Borges marvelously involves the dissimilarities of belief and knowledge, how Asterion has come to understand that one thing in the world is singular—therefore outside the world, and alone—himself. Having been told, Asterion believes that he knows that his redeemer will come, a word he cannot (or could not previously) conceive, that corresponds to a feeling he has: weariness at the endless multiplicity of his world and his own solitariness. He yearns for reduction—a return to the simple innocence of the un-self-conscious world: the Garden of Eden, or, further, immersion back into the god-head itself.


Though he is “ready” for his redeemer, Asterion has no idea of what form it might take. This shapeless readiness without pre-figuration is an essential element of redemption. He gives himself to Theseus, and we cannot know if he was wrong. Did Theseus slay the minotaur or did the minotaur find redemption in Theseus?

Thursday, February 4, 2010

Fictions, J.L. Borges

Origin, originality, and time recur as principal touchstones in these highly original stories in which no originality per se is described—rather, endless re-creation of an all-encompassing and timeless original. The dreamer of “The Circular Ruins” finds out that he, too, is but a dream. Of course they are clever, but not merely clever—the source they return to every time is the transcendent and mysterious power that animates life, and the powers that reconfigure, slow and destroy it, in turn.

I understand that Borges is often referred to as foreshadowing post-modern literary concerns, such as the inclusion of the response of the reader (an idea that to me is marvelously Borgesian, because it identifies the book, not the reader, as being the active agent). Also, Borges will have to be credited with foreshadowing the current art world tendency away from the idea of genius as being individual or particular.

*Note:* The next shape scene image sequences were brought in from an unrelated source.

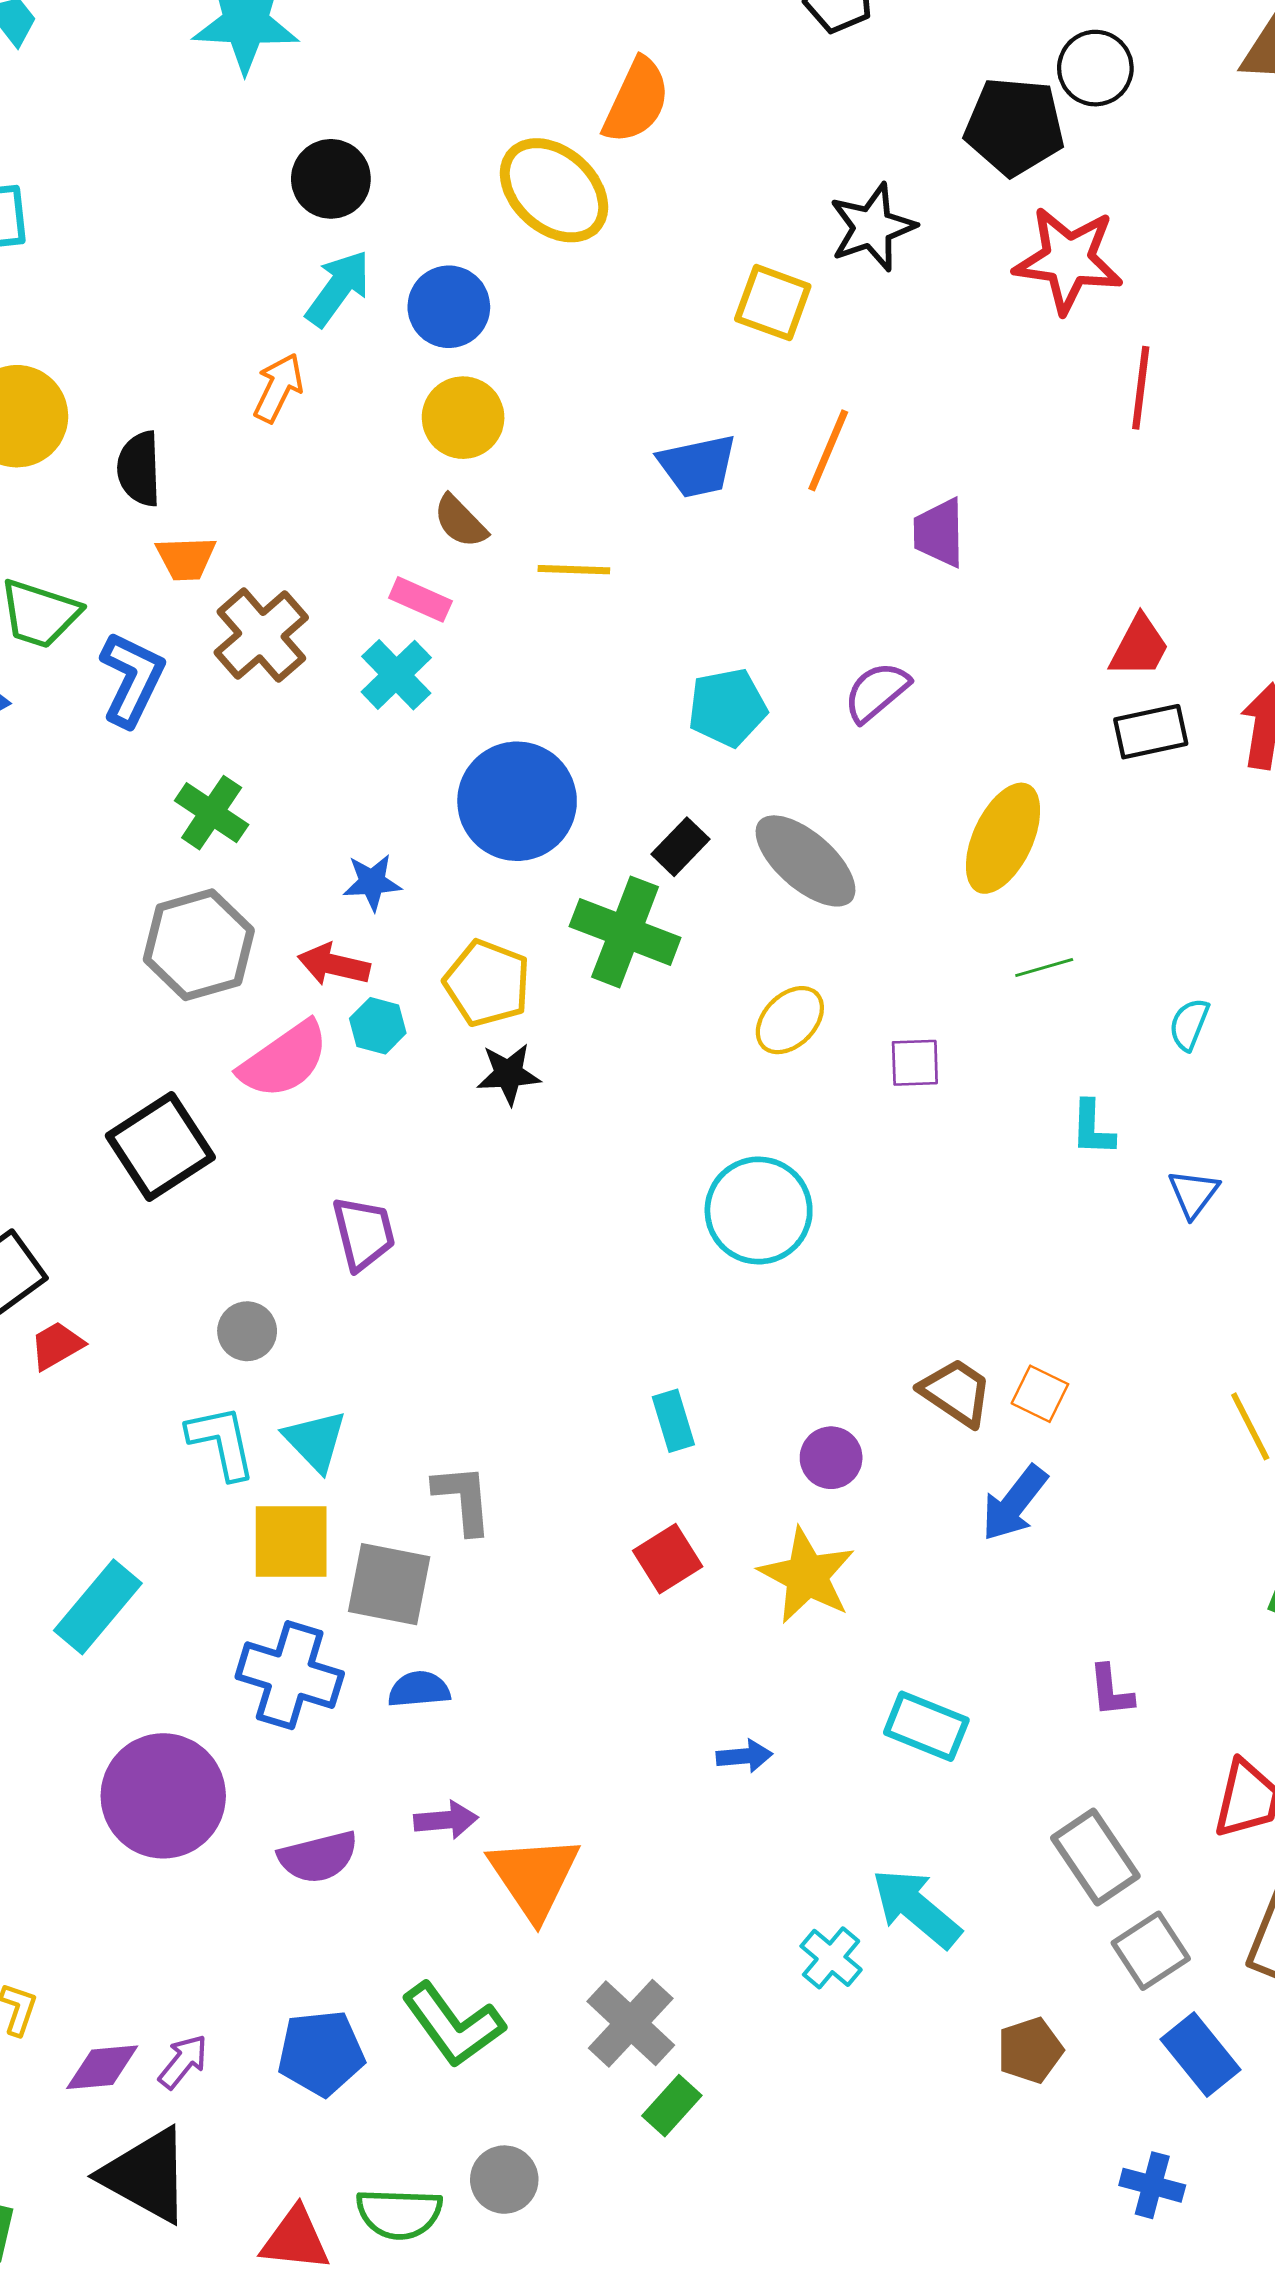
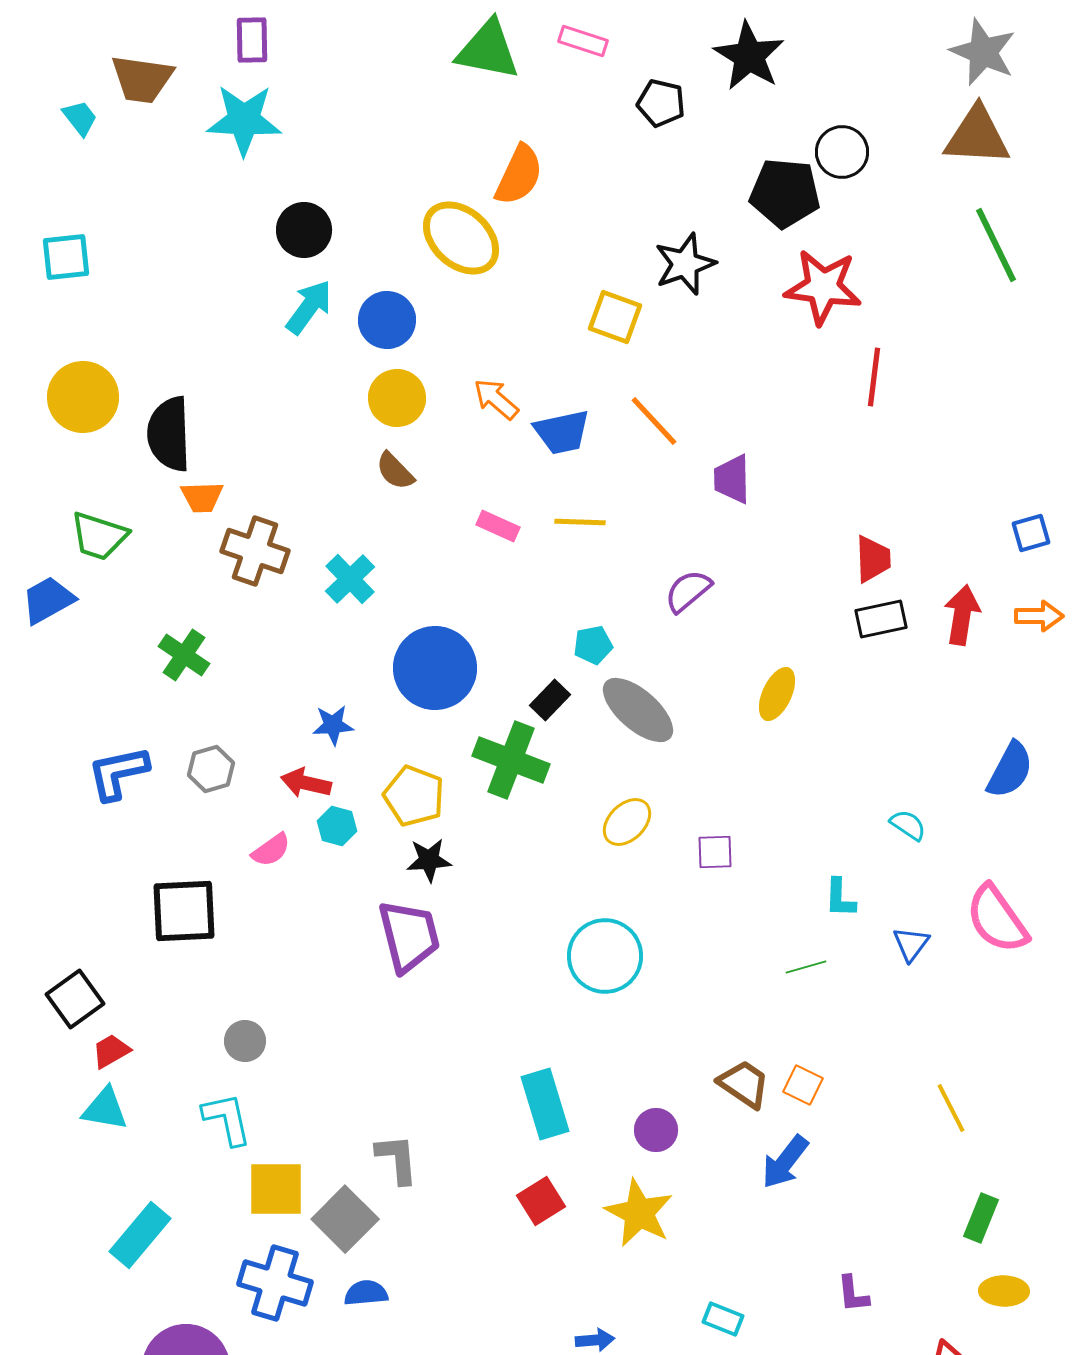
orange arrow: (278, 388) -> (496, 399), moved, turned -75
orange line: (828, 450) -> (654, 421), turned -66
black semicircle: (139, 469) -> (169, 434), size x1.4
yellow line: (574, 570) -> (580, 522), moved
pink rectangle: (420, 599) -> (498, 526), moved
brown cross: (261, 635) -> (255, 551), turned -30
red trapezoid: (1139, 646) -> (873, 559), turned -30
blue L-shape: (132, 679) -> (118, 773), moved, turned -128
cyan pentagon: (727, 707) -> (593, 645), moved, size x0.7
green cross: (212, 813) -> (184, 655), moved
yellow ellipse: (1003, 838) -> (777, 694), size x0.7
gray hexagon: (199, 945) -> (211, 769), size x0.6
green line: (1044, 968) -> (806, 967), moved
cyan semicircle: (1189, 1024) -> (908, 825), turned 102
pink semicircle: (284, 1060) -> (271, 850), size x0.6
black square: (160, 1147) -> (184, 911), turned 30
purple trapezoid: (364, 1233) -> (409, 936), moved, size x1.4
cyan rectangle: (673, 1421) -> (545, 1104), size x1.6
cyan triangle: (315, 1441) -> (105, 1109), moved, turned -36
gray square: (389, 1584) -> (345, 1219), turned 34
cyan rectangle: (926, 1726) -> (723, 1319), size x0.7

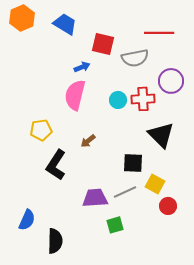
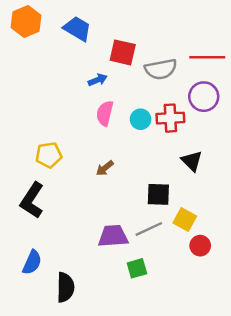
red line: (159, 33) -> (207, 57), moved
pink semicircle: (75, 95) -> (105, 113), moved, size x0.7
black triangle: (161, 135) -> (192, 161), size x0.7
black L-shape: (56, 165) -> (32, 200), moved

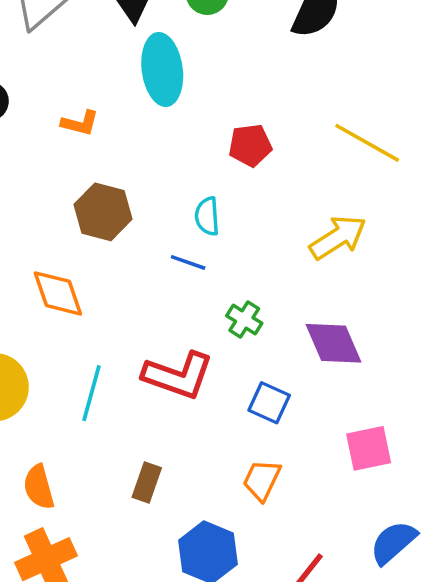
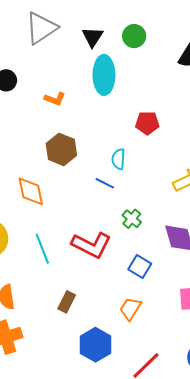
cyan line: (91, 393) -> (42, 249), turned -44

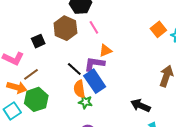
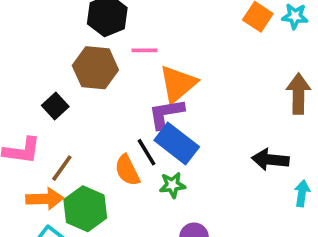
pink line: (94, 27) -> (145, 50), turned -40
orange triangle: (106, 50) -> (178, 84), size x1.6
black line: (74, 69) -> (147, 152), moved, turned 35
orange semicircle: (79, 89) -> (127, 170), moved

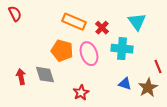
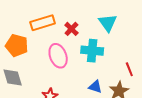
orange rectangle: (74, 22) -> (43, 23), turned -40
orange pentagon: (62, 51) -> (17, 45), moved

Any number of passages could be cited, but page 76 seems especially rich. In one paragraph Borges includes the principles of all perception, art, psychology, and Einstein’s definitions of relativity and acceleration in the “greater than” and “less than” reference—think of a black and white photograph that exists only as areas that are lighter or darker than each other. The next sentence includes the scientific notion that is most clearly associated with Quantum physics in the reference to counting, and how the act “changes” the outcome, a concept now universally understood in many fields, say, sociology, and Borges includes it here as a funny aside that contests the notion of fixed ideas of reality while at the same time suggesting that, at base, everything is “fixed”—just a different view of the one eternal “it.” And yet, at the same time, agreement is most often merely the predictable result of forgetfulness, or collective expectations and coercion.

My favorite of these stories so far is “Menard.” How perfect for the consummate artist to avoid tautology by working steadfastly on something not of his own creation (Cervantes’ “Quixote”). The principle theme that strikes me is life in its present moment, the only moment in which one can “do” anything. Menard is like a monk making a sand painting of the divine.